**Work order**
Please repeat only these lines, exactly: the one containing "- Fácil Higienização" and all that come after it in the material.

**Data for analysis**

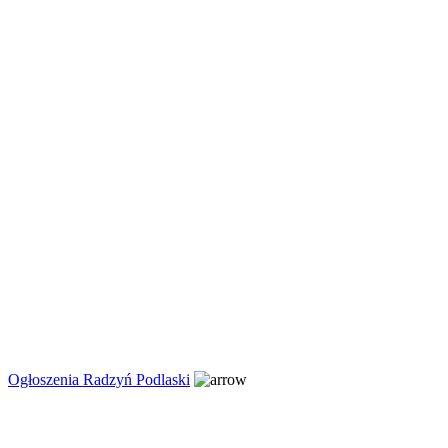
Ogłoszenia Radzyń Podlaski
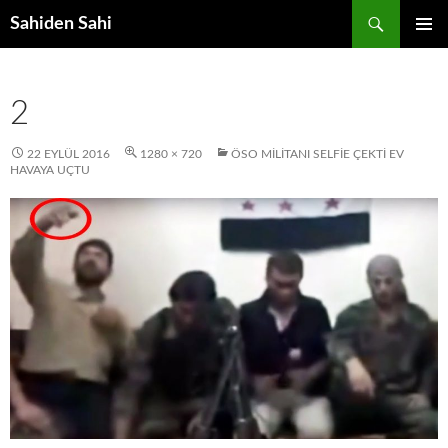
Ara
Sahiden Sahi
İÇERIĞE
BIRINCI
ATLA
MENÜ
2
22 EYLÜL 2016
1280 × 720
ÖSO MILITANI SELFIE ÇEKTI EV
HAVAYA UÇTU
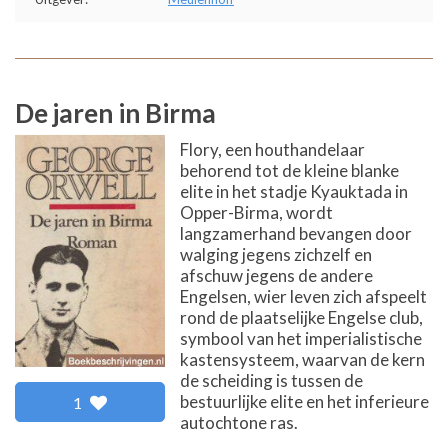
De jaren in Birma
Flory, een houthandelaar
behorend tot de kleine blanke
elite in het stadje Kyauktada in
Opper-Birma, wordt
langzamerhand bevangen door
walging jegens zichzelf en
afschuw jegens de andere
Engelsen, wier leven zich afspeelt
rond de plaatselijke Engelse club,
symbool van het imperialistische
kastensysteem, waarvan de kern
de scheiding is tussen de
bestuurlijke elite en het inferieure
1
autochtone ras.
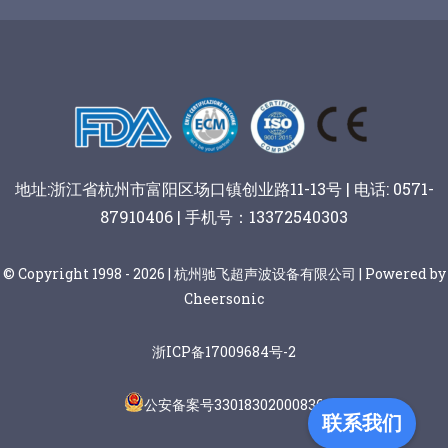
谷物棒切割
地址:浙江省杭州市富阳区场口镇创业路11-13号 | 电话: 0571-
87910406 | 手机号：13372540303
© Copyright 1998 - 2026 | 杭州驰飞超声波设备有限公司 | Powered by
Cheersonic
浙ICP备17009684号-2
公安备案号33018302000836
联系我们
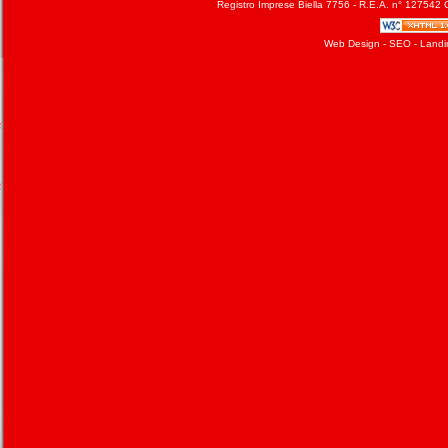
Registro Imprese Biella 7756 - R.E.A. n° 127542 C
Web Design
-
SEO
-
Landi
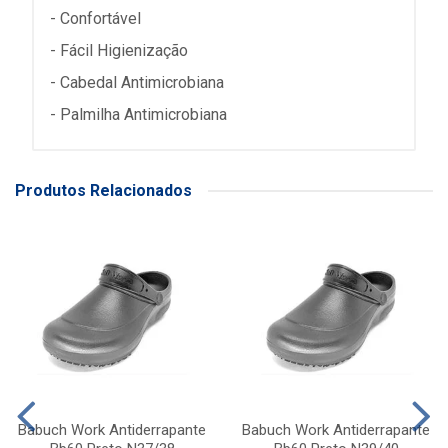
- Confortável
- Fácil Higienização
- Cabedal Antimicrobiana
- Palmilha Antimicrobiana
Produtos Relacionados
Babuch Work Antiderrapante
Babuch Work Antiderrapante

**Task output**
- Fácil Higienização
- Cabedal Antimicrobiana
- Palmilha Antimicrobiana
Produtos Relacionados
Babuch Work Antiderrapante
Babuch Work Antiderrapante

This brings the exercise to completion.